--- Try it ---
Your answer should be one number, the count of lines in the data that hold "become".

--- Data extracts ---
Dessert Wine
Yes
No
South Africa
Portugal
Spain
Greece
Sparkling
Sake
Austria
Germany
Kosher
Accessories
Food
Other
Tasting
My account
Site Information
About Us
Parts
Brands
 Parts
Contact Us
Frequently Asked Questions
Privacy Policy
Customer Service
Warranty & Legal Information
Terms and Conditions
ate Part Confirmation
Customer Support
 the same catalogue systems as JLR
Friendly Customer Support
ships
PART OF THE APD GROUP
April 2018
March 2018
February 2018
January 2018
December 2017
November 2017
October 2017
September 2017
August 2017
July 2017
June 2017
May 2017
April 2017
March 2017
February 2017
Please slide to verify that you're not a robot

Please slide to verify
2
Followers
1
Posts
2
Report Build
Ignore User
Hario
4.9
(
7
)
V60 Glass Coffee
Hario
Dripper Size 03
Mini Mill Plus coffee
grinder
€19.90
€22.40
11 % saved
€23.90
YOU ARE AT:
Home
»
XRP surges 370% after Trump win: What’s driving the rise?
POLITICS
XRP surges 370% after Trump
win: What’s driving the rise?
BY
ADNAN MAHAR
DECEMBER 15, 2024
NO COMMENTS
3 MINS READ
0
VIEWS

---

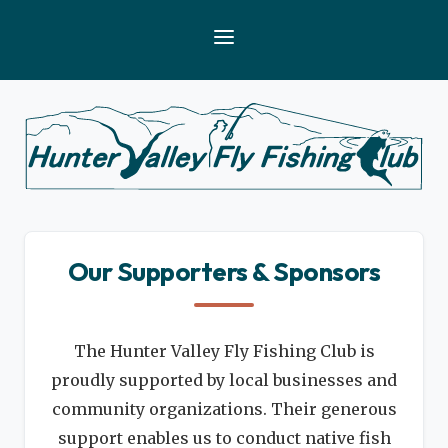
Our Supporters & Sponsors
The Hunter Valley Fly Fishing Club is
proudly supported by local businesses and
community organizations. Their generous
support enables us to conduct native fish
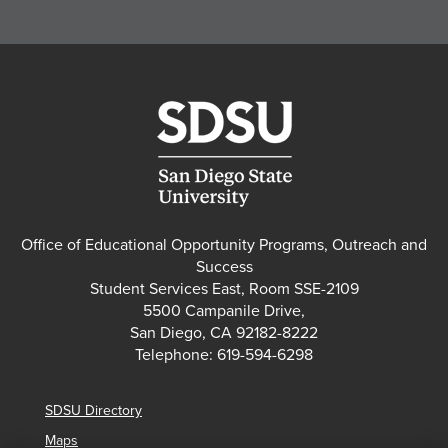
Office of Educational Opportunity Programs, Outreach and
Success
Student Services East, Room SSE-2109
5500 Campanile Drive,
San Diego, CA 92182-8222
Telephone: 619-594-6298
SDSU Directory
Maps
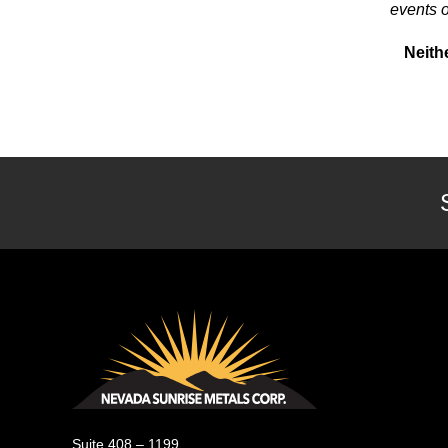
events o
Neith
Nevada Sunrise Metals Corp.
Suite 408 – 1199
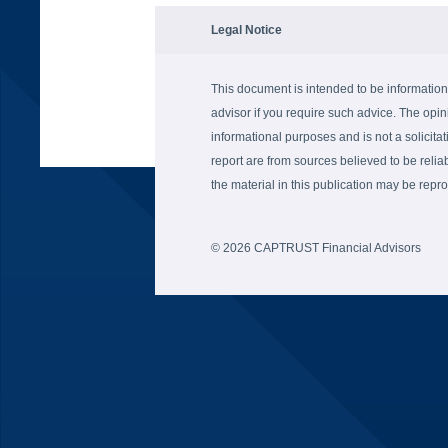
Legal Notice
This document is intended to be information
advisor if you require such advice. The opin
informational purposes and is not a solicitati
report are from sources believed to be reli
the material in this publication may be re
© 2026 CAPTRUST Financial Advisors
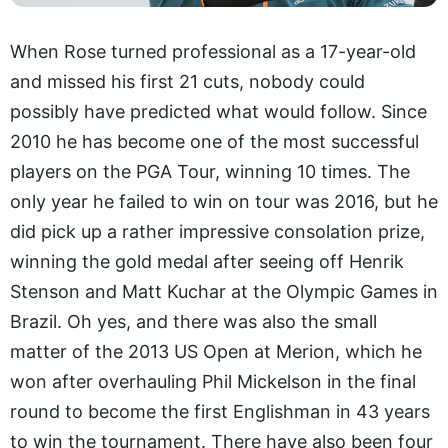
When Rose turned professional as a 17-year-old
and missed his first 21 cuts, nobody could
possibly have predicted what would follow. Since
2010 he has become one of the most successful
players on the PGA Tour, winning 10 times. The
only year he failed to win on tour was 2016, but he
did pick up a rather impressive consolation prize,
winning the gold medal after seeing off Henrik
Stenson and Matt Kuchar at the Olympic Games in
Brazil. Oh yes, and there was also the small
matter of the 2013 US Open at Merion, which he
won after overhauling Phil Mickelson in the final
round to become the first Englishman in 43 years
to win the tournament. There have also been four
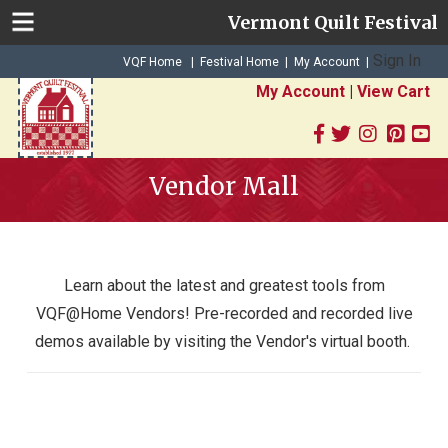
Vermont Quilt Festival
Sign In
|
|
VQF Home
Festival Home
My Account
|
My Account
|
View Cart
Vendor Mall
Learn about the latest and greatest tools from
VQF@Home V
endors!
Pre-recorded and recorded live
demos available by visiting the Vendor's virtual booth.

--- Reply ---
2